Thanks a lot Manuel for your findings and information.
It's good to know btrfs is not causing this issue and the common symptom
is an MD journal on another RAID device.
I have moved journal from logical volume on RAID1 to a plain partition
on a SSD and I will monitor the state.
Vojtech
On 17. 03. 21 5:35, Manuel Riel wrote:
Final update on this issue for anyone who encounters a similar problem in the
future:
I didn't observe any "hanging" RAID devices after using an ordinary NVMe
partition as journal.
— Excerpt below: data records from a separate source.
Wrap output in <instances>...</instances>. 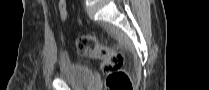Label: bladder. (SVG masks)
Returning a JSON list of instances; mask_svg holds the SVG:
<instances>
[{"label":"bladder","instance_id":"31cf9c89","mask_svg":"<svg viewBox=\"0 0 209 90\" xmlns=\"http://www.w3.org/2000/svg\"><path fill=\"white\" fill-rule=\"evenodd\" d=\"M58 64L59 77L71 86L81 90L96 87L93 72L87 65L72 61L65 55L60 56Z\"/></svg>","mask_w":209,"mask_h":90}]
</instances>
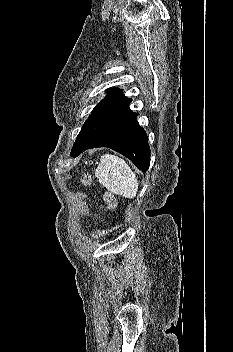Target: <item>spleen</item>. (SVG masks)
I'll return each instance as SVG.
<instances>
[{
    "label": "spleen",
    "instance_id": "1",
    "mask_svg": "<svg viewBox=\"0 0 233 352\" xmlns=\"http://www.w3.org/2000/svg\"><path fill=\"white\" fill-rule=\"evenodd\" d=\"M95 175L108 191L128 199L136 197L137 177L120 157L111 154L102 155Z\"/></svg>",
    "mask_w": 233,
    "mask_h": 352
}]
</instances>
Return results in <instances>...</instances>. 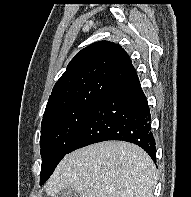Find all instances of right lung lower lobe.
Returning <instances> with one entry per match:
<instances>
[{
    "label": "right lung lower lobe",
    "instance_id": "1",
    "mask_svg": "<svg viewBox=\"0 0 191 197\" xmlns=\"http://www.w3.org/2000/svg\"><path fill=\"white\" fill-rule=\"evenodd\" d=\"M106 140L134 143L156 161L150 110L138 76L117 84L95 104L67 154Z\"/></svg>",
    "mask_w": 191,
    "mask_h": 197
}]
</instances>
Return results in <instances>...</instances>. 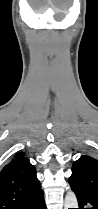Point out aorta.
I'll list each match as a JSON object with an SVG mask.
<instances>
[{
  "label": "aorta",
  "instance_id": "1",
  "mask_svg": "<svg viewBox=\"0 0 98 209\" xmlns=\"http://www.w3.org/2000/svg\"><path fill=\"white\" fill-rule=\"evenodd\" d=\"M64 208H78V201L74 192L69 191L65 196Z\"/></svg>",
  "mask_w": 98,
  "mask_h": 209
}]
</instances>
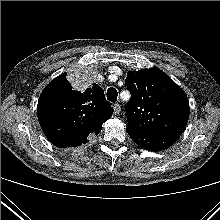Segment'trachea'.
I'll list each match as a JSON object with an SVG mask.
<instances>
[{
  "instance_id": "trachea-1",
  "label": "trachea",
  "mask_w": 220,
  "mask_h": 220,
  "mask_svg": "<svg viewBox=\"0 0 220 220\" xmlns=\"http://www.w3.org/2000/svg\"><path fill=\"white\" fill-rule=\"evenodd\" d=\"M117 96H118V93L115 88L111 87L107 90V99L109 101L115 103L117 101Z\"/></svg>"
}]
</instances>
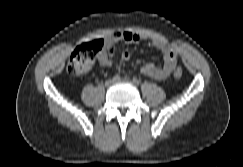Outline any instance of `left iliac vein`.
<instances>
[{"instance_id":"left-iliac-vein-1","label":"left iliac vein","mask_w":243,"mask_h":167,"mask_svg":"<svg viewBox=\"0 0 243 167\" xmlns=\"http://www.w3.org/2000/svg\"><path fill=\"white\" fill-rule=\"evenodd\" d=\"M118 83H131V81L129 79H122V80H119L117 81Z\"/></svg>"}]
</instances>
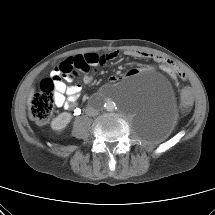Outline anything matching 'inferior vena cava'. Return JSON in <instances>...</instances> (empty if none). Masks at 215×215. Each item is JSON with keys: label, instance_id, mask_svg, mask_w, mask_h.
<instances>
[{"label": "inferior vena cava", "instance_id": "1", "mask_svg": "<svg viewBox=\"0 0 215 215\" xmlns=\"http://www.w3.org/2000/svg\"><path fill=\"white\" fill-rule=\"evenodd\" d=\"M85 112L88 116H93V117L97 116L99 114V110L90 105L88 107H86Z\"/></svg>", "mask_w": 215, "mask_h": 215}]
</instances>
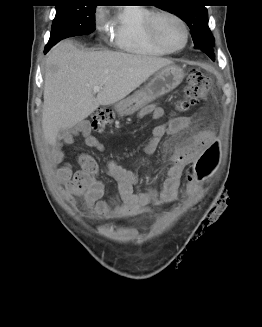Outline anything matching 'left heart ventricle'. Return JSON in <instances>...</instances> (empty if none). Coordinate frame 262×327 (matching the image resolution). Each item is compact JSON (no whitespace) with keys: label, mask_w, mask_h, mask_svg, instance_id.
<instances>
[{"label":"left heart ventricle","mask_w":262,"mask_h":327,"mask_svg":"<svg viewBox=\"0 0 262 327\" xmlns=\"http://www.w3.org/2000/svg\"><path fill=\"white\" fill-rule=\"evenodd\" d=\"M157 28L159 35L172 48H179L185 41L183 26L175 19L162 16L158 19Z\"/></svg>","instance_id":"left-heart-ventricle-1"}]
</instances>
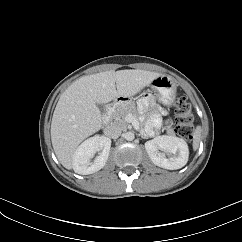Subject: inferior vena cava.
<instances>
[{"instance_id": "obj_1", "label": "inferior vena cava", "mask_w": 242, "mask_h": 242, "mask_svg": "<svg viewBox=\"0 0 242 242\" xmlns=\"http://www.w3.org/2000/svg\"><path fill=\"white\" fill-rule=\"evenodd\" d=\"M122 129L123 128L119 124L114 123L107 126L104 133L107 137L116 139L121 135Z\"/></svg>"}]
</instances>
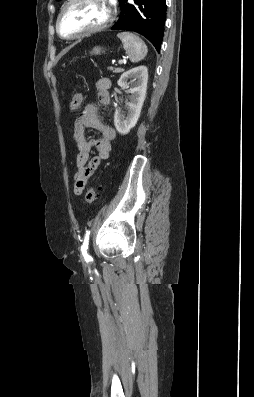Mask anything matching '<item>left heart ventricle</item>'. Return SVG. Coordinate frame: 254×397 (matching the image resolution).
I'll return each mask as SVG.
<instances>
[{
    "instance_id": "left-heart-ventricle-1",
    "label": "left heart ventricle",
    "mask_w": 254,
    "mask_h": 397,
    "mask_svg": "<svg viewBox=\"0 0 254 397\" xmlns=\"http://www.w3.org/2000/svg\"><path fill=\"white\" fill-rule=\"evenodd\" d=\"M108 6L100 0H77L62 16L60 28L64 35H74L104 22Z\"/></svg>"
}]
</instances>
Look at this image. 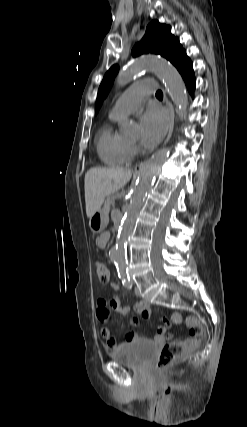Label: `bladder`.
I'll list each match as a JSON object with an SVG mask.
<instances>
[{"instance_id": "31cf9c89", "label": "bladder", "mask_w": 247, "mask_h": 427, "mask_svg": "<svg viewBox=\"0 0 247 427\" xmlns=\"http://www.w3.org/2000/svg\"><path fill=\"white\" fill-rule=\"evenodd\" d=\"M156 351V345L148 340H135L111 353L112 360L132 369H144Z\"/></svg>"}]
</instances>
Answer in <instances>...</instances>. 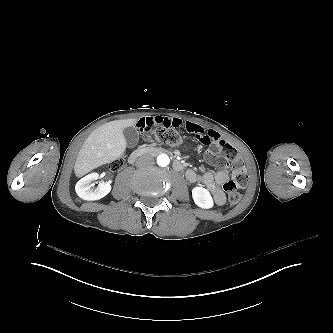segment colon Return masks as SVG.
<instances>
[{
	"mask_svg": "<svg viewBox=\"0 0 333 333\" xmlns=\"http://www.w3.org/2000/svg\"><path fill=\"white\" fill-rule=\"evenodd\" d=\"M189 129L190 135L193 138L199 139L205 145L212 144L216 140V132L213 129H206L203 132V128L200 125H192ZM149 133H153L156 140L161 144L178 145L181 143V136L177 130L166 128ZM215 144V147L218 148L223 155V158L220 159L221 166L231 169L234 173V177L224 184V190L227 194L228 203L235 205L241 199L239 190L241 189L242 182L247 178L244 163L238 157L237 151L225 140H219ZM110 167L116 170L119 164L113 162L110 164Z\"/></svg>",
	"mask_w": 333,
	"mask_h": 333,
	"instance_id": "obj_1",
	"label": "colon"
}]
</instances>
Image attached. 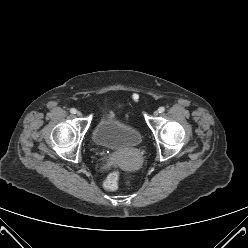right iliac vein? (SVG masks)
Wrapping results in <instances>:
<instances>
[{
    "instance_id": "63e3f726",
    "label": "right iliac vein",
    "mask_w": 248,
    "mask_h": 248,
    "mask_svg": "<svg viewBox=\"0 0 248 248\" xmlns=\"http://www.w3.org/2000/svg\"><path fill=\"white\" fill-rule=\"evenodd\" d=\"M76 115H77L78 117H81V116H82V113H81L80 111H77V112H76Z\"/></svg>"
}]
</instances>
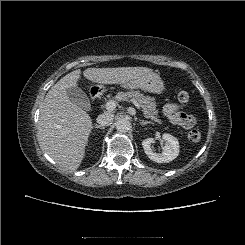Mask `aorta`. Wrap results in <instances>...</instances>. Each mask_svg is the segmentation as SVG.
Returning <instances> with one entry per match:
<instances>
[{
  "mask_svg": "<svg viewBox=\"0 0 245 245\" xmlns=\"http://www.w3.org/2000/svg\"><path fill=\"white\" fill-rule=\"evenodd\" d=\"M116 129L121 133H126L131 129V123L128 119L120 118L116 122Z\"/></svg>",
  "mask_w": 245,
  "mask_h": 245,
  "instance_id": "obj_1",
  "label": "aorta"
}]
</instances>
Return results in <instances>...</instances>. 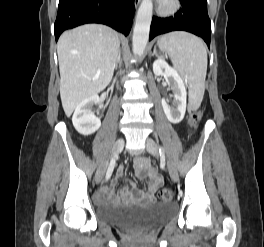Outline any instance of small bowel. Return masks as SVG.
I'll return each mask as SVG.
<instances>
[{
  "mask_svg": "<svg viewBox=\"0 0 264 247\" xmlns=\"http://www.w3.org/2000/svg\"><path fill=\"white\" fill-rule=\"evenodd\" d=\"M134 168L138 178H148L149 180V186L146 193L141 192L136 186H134L132 192H129L127 188H124L118 196H114L113 188L116 186L118 179L123 176V168L120 167L117 171L116 178L111 184L107 187L101 188L97 192L95 196L96 200L101 203L124 199H145L151 201L162 184V177L145 157H137L134 162Z\"/></svg>",
  "mask_w": 264,
  "mask_h": 247,
  "instance_id": "obj_1",
  "label": "small bowel"
}]
</instances>
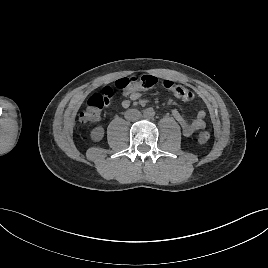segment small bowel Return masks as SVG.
<instances>
[{"mask_svg": "<svg viewBox=\"0 0 268 268\" xmlns=\"http://www.w3.org/2000/svg\"><path fill=\"white\" fill-rule=\"evenodd\" d=\"M140 98L139 90H132L122 100V106L128 108L132 102ZM205 111L200 110L193 118L186 119L177 109L172 110V116L179 123L184 136H192L195 132L205 128Z\"/></svg>", "mask_w": 268, "mask_h": 268, "instance_id": "1", "label": "small bowel"}]
</instances>
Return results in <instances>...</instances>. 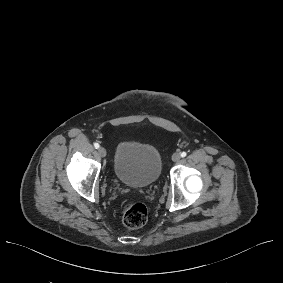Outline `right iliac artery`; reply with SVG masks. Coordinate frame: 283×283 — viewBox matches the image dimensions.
<instances>
[{
  "label": "right iliac artery",
  "instance_id": "82829eb1",
  "mask_svg": "<svg viewBox=\"0 0 283 283\" xmlns=\"http://www.w3.org/2000/svg\"><path fill=\"white\" fill-rule=\"evenodd\" d=\"M94 147L97 149L100 147V145L98 143H94Z\"/></svg>",
  "mask_w": 283,
  "mask_h": 283
}]
</instances>
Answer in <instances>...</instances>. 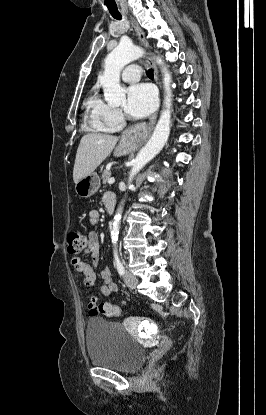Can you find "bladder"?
<instances>
[{"label": "bladder", "mask_w": 266, "mask_h": 415, "mask_svg": "<svg viewBox=\"0 0 266 415\" xmlns=\"http://www.w3.org/2000/svg\"><path fill=\"white\" fill-rule=\"evenodd\" d=\"M86 348L94 366L134 372L143 364L145 348L119 323L94 317L86 326Z\"/></svg>", "instance_id": "obj_1"}]
</instances>
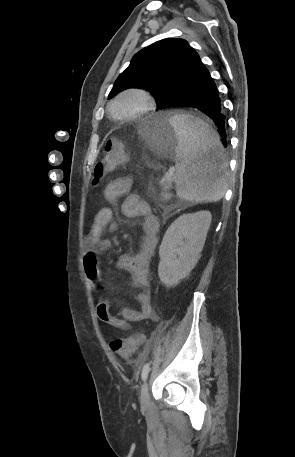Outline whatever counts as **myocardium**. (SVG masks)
Segmentation results:
<instances>
[{
  "label": "myocardium",
  "instance_id": "f54148a6",
  "mask_svg": "<svg viewBox=\"0 0 295 457\" xmlns=\"http://www.w3.org/2000/svg\"><path fill=\"white\" fill-rule=\"evenodd\" d=\"M136 97L140 101L139 107L128 115H118L115 112V105L124 97ZM155 107V99L152 93L143 88H128L119 92L111 101L109 110L113 118L120 121H130L137 119L141 116L152 111Z\"/></svg>",
  "mask_w": 295,
  "mask_h": 457
}]
</instances>
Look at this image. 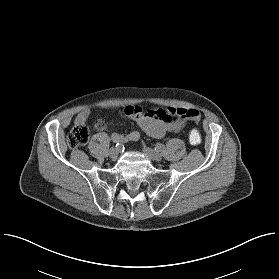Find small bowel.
<instances>
[{
	"label": "small bowel",
	"mask_w": 279,
	"mask_h": 279,
	"mask_svg": "<svg viewBox=\"0 0 279 279\" xmlns=\"http://www.w3.org/2000/svg\"><path fill=\"white\" fill-rule=\"evenodd\" d=\"M124 113L135 120L145 133L155 138H162L167 133H177L183 129L187 121L199 119V113L196 110L174 107L144 110L140 107L126 106ZM89 114V109H83L76 115L74 124L86 125ZM95 128L97 130H104L106 122L104 120H97ZM111 138L120 143H127L138 140L140 133L136 130L128 133L116 132L112 134Z\"/></svg>",
	"instance_id": "obj_1"
}]
</instances>
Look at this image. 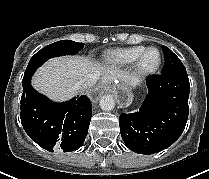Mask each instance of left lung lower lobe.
I'll return each instance as SVG.
<instances>
[{
	"label": "left lung lower lobe",
	"instance_id": "0a47b994",
	"mask_svg": "<svg viewBox=\"0 0 209 179\" xmlns=\"http://www.w3.org/2000/svg\"><path fill=\"white\" fill-rule=\"evenodd\" d=\"M139 111L119 118L125 145L135 153L154 154L172 145L188 118L190 84L186 70L151 76Z\"/></svg>",
	"mask_w": 209,
	"mask_h": 179
}]
</instances>
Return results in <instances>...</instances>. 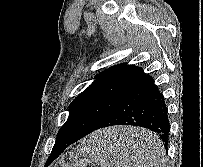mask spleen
Returning <instances> with one entry per match:
<instances>
[{
  "label": "spleen",
  "mask_w": 203,
  "mask_h": 167,
  "mask_svg": "<svg viewBox=\"0 0 203 167\" xmlns=\"http://www.w3.org/2000/svg\"><path fill=\"white\" fill-rule=\"evenodd\" d=\"M112 148L113 139L97 132L81 142L79 152L101 167H131L128 163L114 160ZM165 162V149L161 141L149 133L140 142L138 167H165Z\"/></svg>",
  "instance_id": "3e777b00"
}]
</instances>
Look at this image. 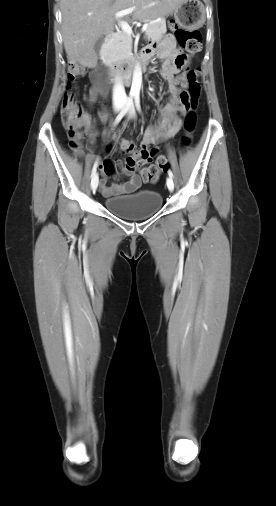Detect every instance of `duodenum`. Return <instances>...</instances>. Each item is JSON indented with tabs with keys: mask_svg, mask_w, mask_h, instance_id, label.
Returning <instances> with one entry per match:
<instances>
[{
	"mask_svg": "<svg viewBox=\"0 0 276 506\" xmlns=\"http://www.w3.org/2000/svg\"><path fill=\"white\" fill-rule=\"evenodd\" d=\"M113 33H108L104 37V44L107 45L111 42ZM148 62V57L142 53L139 57L133 59L131 62H110L109 68L113 80L128 81L131 79L138 67H144Z\"/></svg>",
	"mask_w": 276,
	"mask_h": 506,
	"instance_id": "1",
	"label": "duodenum"
}]
</instances>
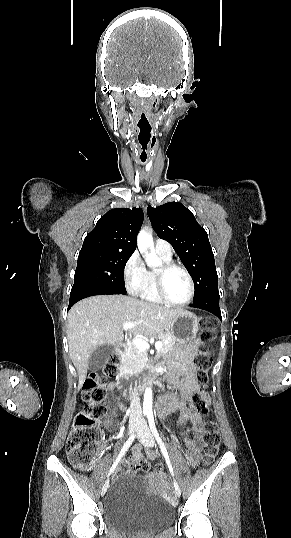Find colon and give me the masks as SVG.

So using e.g. another md-RAID1 array as journal doesn't seem to be
supported.
The docs[1] say "This means the cache disk must be ... sustainable." The
sustainable part motivated me to use a md-RAID1 array. I think the docs should mention
that the journal can't be on another RAID array.
I'm sending in a patch to emphasize this in the docs.
1: https://www.kernel.org/doc/html/latest/driver-api/md/raid5-cache.html
On Feb 28, 2021, at 4:34 PM, Manuel Riel <m...@snapdragon.cc> wrote:
Hit another mdadm "hanger" today. No more reading possible and md4_raid6 stuck
at 100% CPU.
I've now moved the write journal off the RAID1 device. So it's not a "nested"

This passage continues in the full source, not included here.